* [Work required] Only one span of the material below is wanted. Output it exactly, from the line with "April 23, 2025" through the line with "ed to ace the", without any pictures.

----

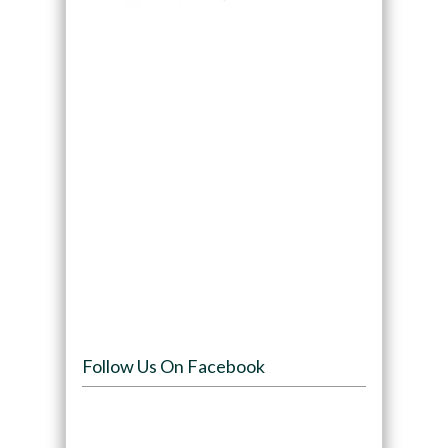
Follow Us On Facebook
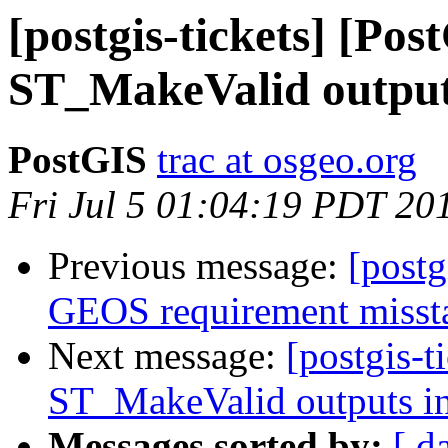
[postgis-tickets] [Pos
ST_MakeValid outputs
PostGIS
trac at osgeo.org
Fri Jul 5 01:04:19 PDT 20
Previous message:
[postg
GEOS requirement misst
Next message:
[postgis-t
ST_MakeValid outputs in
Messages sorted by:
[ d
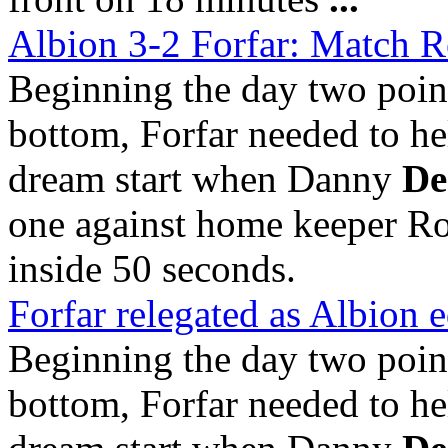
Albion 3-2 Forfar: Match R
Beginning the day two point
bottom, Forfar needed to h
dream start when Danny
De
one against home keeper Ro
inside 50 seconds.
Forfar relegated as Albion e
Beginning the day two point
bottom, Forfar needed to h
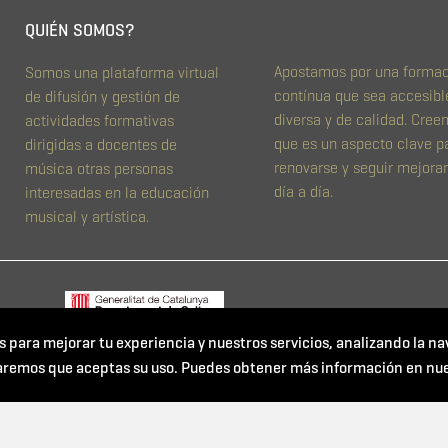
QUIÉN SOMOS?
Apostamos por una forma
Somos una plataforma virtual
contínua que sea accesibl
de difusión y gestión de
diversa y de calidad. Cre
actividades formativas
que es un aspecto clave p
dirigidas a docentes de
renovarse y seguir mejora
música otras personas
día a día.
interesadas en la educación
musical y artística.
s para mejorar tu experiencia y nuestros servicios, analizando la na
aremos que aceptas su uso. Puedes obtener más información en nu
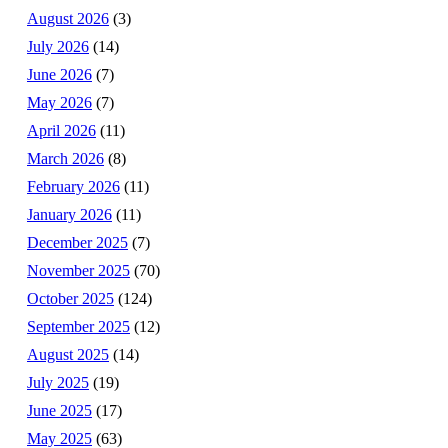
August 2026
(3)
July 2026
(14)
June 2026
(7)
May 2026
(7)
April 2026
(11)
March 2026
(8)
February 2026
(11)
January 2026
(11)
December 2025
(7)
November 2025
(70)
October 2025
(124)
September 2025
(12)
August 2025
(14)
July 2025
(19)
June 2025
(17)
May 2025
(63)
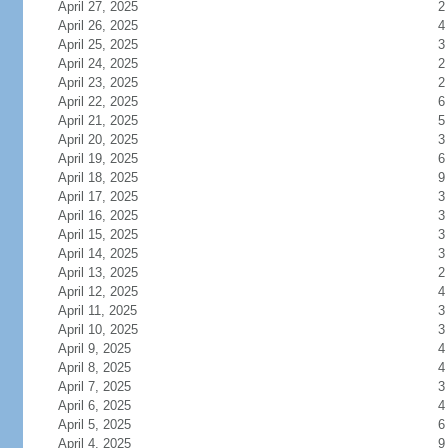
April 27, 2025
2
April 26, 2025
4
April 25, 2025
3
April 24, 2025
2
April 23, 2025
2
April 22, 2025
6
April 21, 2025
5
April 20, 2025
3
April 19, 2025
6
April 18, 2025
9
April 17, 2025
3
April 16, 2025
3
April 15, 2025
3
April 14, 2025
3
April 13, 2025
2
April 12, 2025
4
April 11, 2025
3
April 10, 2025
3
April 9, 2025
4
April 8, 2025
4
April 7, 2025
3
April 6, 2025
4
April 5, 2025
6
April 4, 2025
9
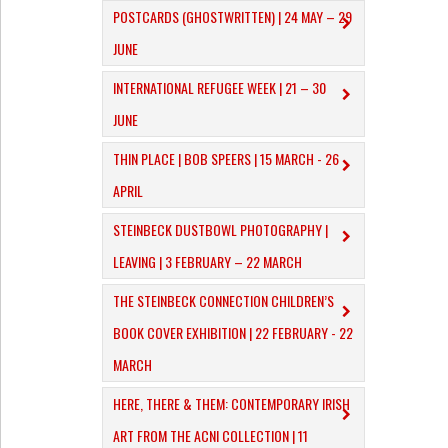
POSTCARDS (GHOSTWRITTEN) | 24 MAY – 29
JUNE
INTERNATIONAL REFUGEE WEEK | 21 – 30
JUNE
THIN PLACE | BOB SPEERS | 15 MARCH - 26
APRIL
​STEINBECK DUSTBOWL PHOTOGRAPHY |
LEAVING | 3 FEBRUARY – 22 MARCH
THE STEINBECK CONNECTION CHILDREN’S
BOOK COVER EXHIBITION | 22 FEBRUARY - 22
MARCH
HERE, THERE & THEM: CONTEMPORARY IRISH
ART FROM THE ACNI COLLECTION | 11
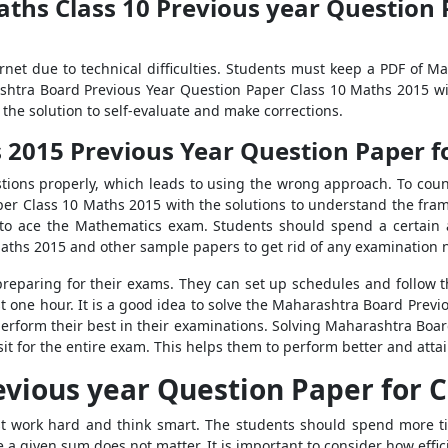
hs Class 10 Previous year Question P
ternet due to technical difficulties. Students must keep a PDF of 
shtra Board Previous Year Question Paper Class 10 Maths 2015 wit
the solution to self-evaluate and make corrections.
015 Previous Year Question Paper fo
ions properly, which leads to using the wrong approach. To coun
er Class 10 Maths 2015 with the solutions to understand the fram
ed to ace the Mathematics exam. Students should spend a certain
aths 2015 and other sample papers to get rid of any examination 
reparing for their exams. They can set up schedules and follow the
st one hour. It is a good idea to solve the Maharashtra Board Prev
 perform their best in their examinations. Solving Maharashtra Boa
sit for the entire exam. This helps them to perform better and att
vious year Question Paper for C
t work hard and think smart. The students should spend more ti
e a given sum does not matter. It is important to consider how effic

----

* [Final answer]
April 23, 2025
2
April 22, 2025
6
April 21, 2025
5
April 20, 2025
3
April 19, 2025
6
April 18, 2025
9
April 17, 2025
3
April 16, 2025
3
April 15, 2025
3
April 14, 2025
3
April 13, 2025
2
April 12, 2025
4
April 11, 2025
3
April 10, 2025
3
April 9, 2025
4
April 8, 2025
4
April 7, 2025
3
April 6, 2025
4
April 5, 2025
6
April 4, 2025
9
POSTCARDS (GHOSTWRITTEN) | 24 MAY – 29
JUNE
INTERNATIONAL REFUGEE WEEK | 21 – 30
JUNE
THIN PLACE | BOB SPEERS | 15 MARCH - 26
APRIL
​STEINBECK DUSTBOWL PHOTOGRAPHY |
LEAVING | 3 FEBRUARY – 22 MARCH
THE STEINBECK CONNECTION CHILDREN’S
BOOK COVER EXHIBITION | 22 FEBRUARY - 22
MARCH
HERE, THERE & THEM: CONTEMPORARY IRISH
ART FROM THE ACNI COLLECTION | 11
hs Class 10 Previous year Question P
ternet due to technical difficulties. Students must keep a PDF of 
shtra Board Previous Year Question Paper Class 10 Maths 2015 wit
the solution to self-evaluate and make corrections.
015 Previous Year Question Paper fo
ions properly, which leads to using the wrong approach. To coun
er Class 10 Maths 2015 with the solutions to understand the fram
ed to ace the Mathematics exam. Students should spend a certain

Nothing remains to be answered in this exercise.